Ce mal sournois a progressé jusqu’à devenir celui de ce nouveau siècle, touchant jeunes ou vieux, célébrités ou anonymes. Et le journal cite en exemple Alan Greenspan, ancien directeur de la Réserve fédérale américaine qui commence sa journée par un bain bouillant pour calmer ses maux de dos…, ou le tennisman André Agassi qui vient d’abandonner sa raquette pour la même raison, ou plutôt pour un ensemble de raisons puisque cette douleur est multi causale : « scoliose, arthrose, sédentarité, tabagisme, stress, dépression, etc. » Le seul remède semble être… la marche à pieds !
L’abondance en Français d’expressions à base de « dos » montre cependant que ce mal vient de loin : « avoir bon dos ou le dos large, être le dos au mur, faire des choses derrière son dos, casser du sucre sur son dos, ou faire le gros dos », pour reprendre les plus utilisées. En tant que journaliste confrontée aux nouvelles du monde, heure après heure, je dois avouer « en avoir plein le dos » de cette actualité internationale sauvage !
Côté vieux continent, la Libre Belgique proclamait notre « impuissance face aux spams », avec le dessin d’un petit homme noyé sous ces messages publicitaires qui occupent désormais 70% de notre boîte d’e-mails (ou courriels en francophonie dans le texte). Le journal belge nous apprend que le mot « désigne une sorte de pâté en anglais. L’expression provient d’un sketch dans lequel les Monty Python chantaient ‘spam spam spam spam’ de manière interminable, en couvrant les propos des autres protagonistes ».

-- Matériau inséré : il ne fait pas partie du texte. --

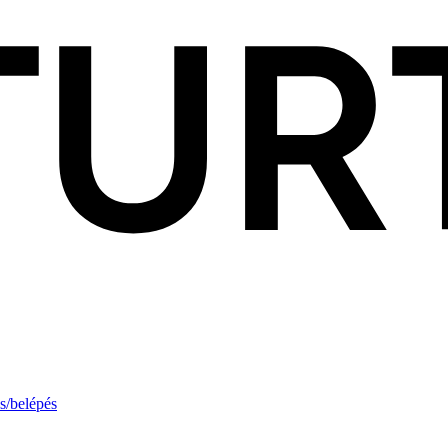
s/belépés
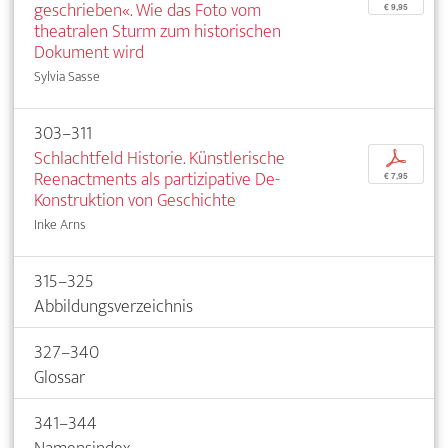
geschrieben«. Wie das Foto vom
€ 9,95
theatralen Sturm zum historischen
Dokument wird
Sylvia Sasse
303–311
Schlachtfeld Historie. Künstlerische
p
Reenactments als partizipative De-
€ 7,95
Konstruktion von Geschichte
Inke Arns
315–325
Abbildungsverzeichnis
327–340
Glossar
341–344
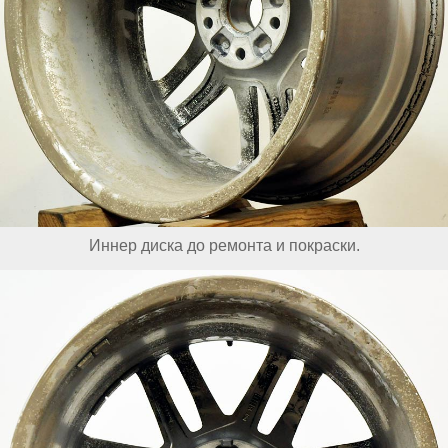
Иннер диска до ремонта и покраски.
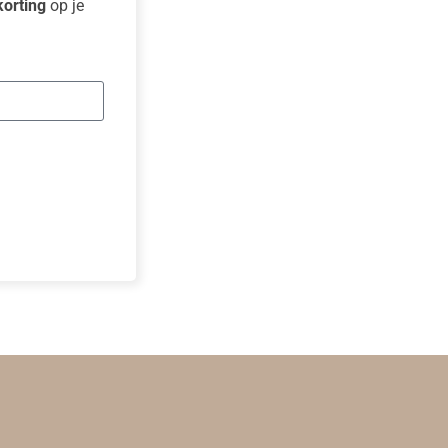
orting
op je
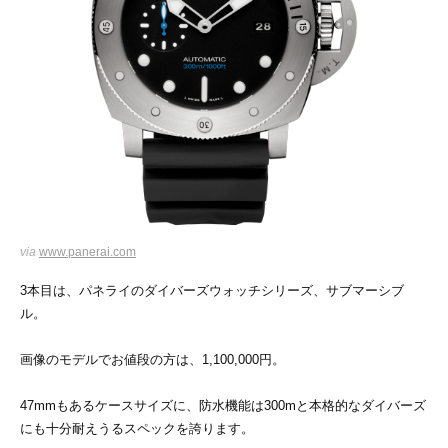
via
www.panerai.com
3本目は、パネライのダイバーズウォッチシリーズ、サブマーシブ
ル。
画像のモデルでお値段の方は、1,100,000円。
47mmもあるケースサイズに、防水機能は300mと本格的なダイバーズ
にも十分耐えうるスペックを誇ります。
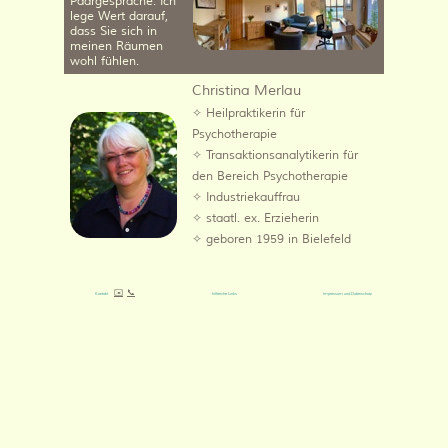
Paargespräche. Ich
lege Wert darauf,
dass Sie sich in
meinen Räumen
wohl fühlen.
Christina Merlau
✧
Heilpraktikerin für
Psychotherapie
✧
Transaktionsanalytikerin für
den Bereich Psychotherapie
✧
Industriekauffrau
✧
staatl. ex. Erzieherin
✧
geboren 1959 in Bielefeld
✉️
📞
Kontakt
hilfreiche Links
Impressum und Datenschutz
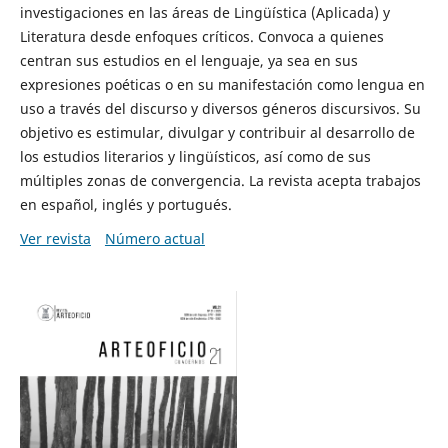
investigaciones en las áreas de Lingüística (Aplicada) y
Literatura desde enfoques críticos. Convoca a quienes
centran sus estudios en el lenguaje, ya sea en sus
expresiones poéticas o en su manifestación como lengua en
uso a través del discurso y diversos géneros discursivos. Su
objetivo es estimular, divulgar y contribuir al desarrollo de
los estudios literarios y lingüísticos, así como de sus
múltiples zonas de convergencia. La revista acepta trabajos
en español, inglés y portugués.
Ver revista
Número actual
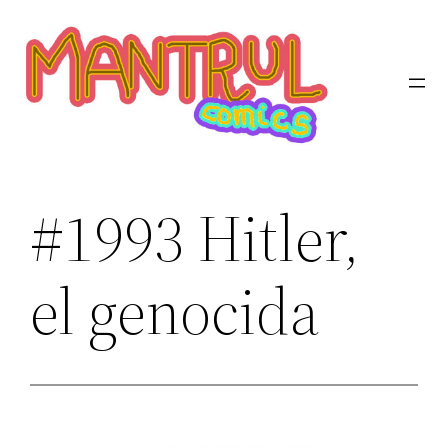
Saltar
al
contenido
#1993 Hitler,
el genocida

La plupart des spams vous proposent d’améliorer vos performances sexuelles, de gagner de l’argent ou de vous orner d’une montre de nouveau riche. Le plus surprenant est d’apprendre qu’il y a tout de même 0, 05% d’internautes qui donnent suite à ces sollicitations et que les spammeurs peuvent gagner jusqu’à 5000 dollars par mois. Contrairement aux pathologies du dos, cette maladie moderne reste sans remède (ou presque) et même prolifère au rythme des parades. Décidément, on fera longtemps des bénéfices sur le dos des gogos… Et on attend le prochain film de Woody Allen : « Tout ce que vous avez voulu savoir sur le spam sans jamais oser le demander », sur un scénario catastrophe du grand ordinateur central submergé de publicités pour le viagra.